TASK DETAILS:
Those lines of the records that contain "scrollbar" are to be located and copied.

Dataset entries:
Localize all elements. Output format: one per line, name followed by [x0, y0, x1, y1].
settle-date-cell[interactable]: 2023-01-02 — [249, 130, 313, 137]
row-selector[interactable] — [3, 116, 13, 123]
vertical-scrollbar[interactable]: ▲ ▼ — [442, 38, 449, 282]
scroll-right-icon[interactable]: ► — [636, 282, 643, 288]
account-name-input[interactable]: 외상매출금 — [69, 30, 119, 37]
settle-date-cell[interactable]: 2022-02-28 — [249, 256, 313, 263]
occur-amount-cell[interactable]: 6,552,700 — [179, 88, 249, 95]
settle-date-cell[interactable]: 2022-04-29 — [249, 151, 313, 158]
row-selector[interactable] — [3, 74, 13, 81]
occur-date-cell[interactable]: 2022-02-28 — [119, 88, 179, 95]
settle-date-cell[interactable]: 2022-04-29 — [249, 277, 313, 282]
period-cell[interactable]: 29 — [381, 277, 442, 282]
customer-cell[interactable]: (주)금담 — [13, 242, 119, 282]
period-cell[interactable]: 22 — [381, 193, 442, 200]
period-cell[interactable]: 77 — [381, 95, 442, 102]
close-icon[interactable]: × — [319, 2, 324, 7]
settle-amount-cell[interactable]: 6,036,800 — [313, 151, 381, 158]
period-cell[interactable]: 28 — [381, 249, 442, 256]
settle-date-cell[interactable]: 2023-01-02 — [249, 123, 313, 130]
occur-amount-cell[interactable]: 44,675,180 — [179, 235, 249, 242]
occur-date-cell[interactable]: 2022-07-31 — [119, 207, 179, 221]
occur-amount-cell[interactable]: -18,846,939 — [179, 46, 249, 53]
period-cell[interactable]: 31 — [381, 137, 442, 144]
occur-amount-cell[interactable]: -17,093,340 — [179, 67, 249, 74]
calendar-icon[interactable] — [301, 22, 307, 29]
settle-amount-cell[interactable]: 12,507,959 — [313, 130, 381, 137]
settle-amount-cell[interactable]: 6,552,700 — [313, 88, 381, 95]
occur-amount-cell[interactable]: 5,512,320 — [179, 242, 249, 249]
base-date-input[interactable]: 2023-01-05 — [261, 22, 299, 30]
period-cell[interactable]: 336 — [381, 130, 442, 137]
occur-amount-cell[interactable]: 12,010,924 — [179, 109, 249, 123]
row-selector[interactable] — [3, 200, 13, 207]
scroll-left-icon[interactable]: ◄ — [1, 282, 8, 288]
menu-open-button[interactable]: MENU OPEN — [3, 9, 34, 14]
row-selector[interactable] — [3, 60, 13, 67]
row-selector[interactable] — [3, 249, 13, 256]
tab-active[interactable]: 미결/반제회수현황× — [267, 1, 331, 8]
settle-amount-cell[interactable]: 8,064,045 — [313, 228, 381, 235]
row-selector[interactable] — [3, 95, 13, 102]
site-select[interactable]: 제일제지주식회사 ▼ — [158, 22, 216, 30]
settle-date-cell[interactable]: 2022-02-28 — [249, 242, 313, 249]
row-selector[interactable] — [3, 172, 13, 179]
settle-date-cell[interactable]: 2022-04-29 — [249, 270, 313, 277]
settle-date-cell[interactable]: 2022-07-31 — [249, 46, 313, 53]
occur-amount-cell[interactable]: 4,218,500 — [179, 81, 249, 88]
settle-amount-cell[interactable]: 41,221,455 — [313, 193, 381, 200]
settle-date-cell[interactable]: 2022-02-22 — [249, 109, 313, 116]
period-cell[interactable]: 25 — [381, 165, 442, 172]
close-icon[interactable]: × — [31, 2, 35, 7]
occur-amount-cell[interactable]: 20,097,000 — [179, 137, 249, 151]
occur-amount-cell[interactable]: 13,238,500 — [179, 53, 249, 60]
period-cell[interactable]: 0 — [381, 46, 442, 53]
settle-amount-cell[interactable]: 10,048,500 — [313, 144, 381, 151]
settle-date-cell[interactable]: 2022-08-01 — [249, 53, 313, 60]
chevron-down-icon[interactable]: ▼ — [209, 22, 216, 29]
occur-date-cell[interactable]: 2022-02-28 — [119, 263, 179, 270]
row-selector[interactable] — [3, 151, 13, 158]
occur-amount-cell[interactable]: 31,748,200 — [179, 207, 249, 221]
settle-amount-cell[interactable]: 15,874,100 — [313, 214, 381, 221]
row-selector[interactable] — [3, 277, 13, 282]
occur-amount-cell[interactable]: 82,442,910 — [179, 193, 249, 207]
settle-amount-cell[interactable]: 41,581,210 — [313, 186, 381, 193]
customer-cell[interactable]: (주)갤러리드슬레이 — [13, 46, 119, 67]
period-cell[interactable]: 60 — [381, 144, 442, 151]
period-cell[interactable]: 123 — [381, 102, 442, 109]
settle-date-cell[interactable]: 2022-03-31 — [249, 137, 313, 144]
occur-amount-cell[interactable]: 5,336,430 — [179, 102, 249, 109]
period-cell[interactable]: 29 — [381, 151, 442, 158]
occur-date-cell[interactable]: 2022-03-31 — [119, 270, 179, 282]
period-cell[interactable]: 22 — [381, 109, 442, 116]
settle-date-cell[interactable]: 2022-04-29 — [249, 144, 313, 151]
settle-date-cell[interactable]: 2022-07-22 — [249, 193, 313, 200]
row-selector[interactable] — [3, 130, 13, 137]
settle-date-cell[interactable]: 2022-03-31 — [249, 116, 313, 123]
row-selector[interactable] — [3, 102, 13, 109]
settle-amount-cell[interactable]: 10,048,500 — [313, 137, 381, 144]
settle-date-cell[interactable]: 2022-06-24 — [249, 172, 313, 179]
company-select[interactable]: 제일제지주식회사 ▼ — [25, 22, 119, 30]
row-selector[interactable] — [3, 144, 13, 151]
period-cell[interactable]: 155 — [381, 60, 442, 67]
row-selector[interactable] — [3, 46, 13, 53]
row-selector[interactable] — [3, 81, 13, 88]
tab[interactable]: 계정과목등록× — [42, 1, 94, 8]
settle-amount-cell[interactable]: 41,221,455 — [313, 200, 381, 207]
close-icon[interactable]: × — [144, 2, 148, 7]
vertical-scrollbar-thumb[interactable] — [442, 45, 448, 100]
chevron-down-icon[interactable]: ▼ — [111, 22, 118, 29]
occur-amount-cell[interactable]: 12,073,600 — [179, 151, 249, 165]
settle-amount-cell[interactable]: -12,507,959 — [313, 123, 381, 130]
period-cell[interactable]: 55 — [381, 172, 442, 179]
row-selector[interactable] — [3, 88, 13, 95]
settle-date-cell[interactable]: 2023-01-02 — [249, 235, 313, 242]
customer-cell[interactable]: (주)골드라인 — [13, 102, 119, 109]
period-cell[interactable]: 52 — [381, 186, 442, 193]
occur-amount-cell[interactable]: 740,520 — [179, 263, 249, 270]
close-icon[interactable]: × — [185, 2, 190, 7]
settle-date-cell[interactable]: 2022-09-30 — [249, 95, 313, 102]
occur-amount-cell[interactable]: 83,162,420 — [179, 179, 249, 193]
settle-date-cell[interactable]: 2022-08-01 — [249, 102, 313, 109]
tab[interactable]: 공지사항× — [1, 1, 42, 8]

YOUR SOLUTION:
vertical-scrollbar[interactable]: ▲ ▼ — [442, 38, 449, 282]
vertical-scrollbar-thumb[interactable] — [442, 45, 448, 100]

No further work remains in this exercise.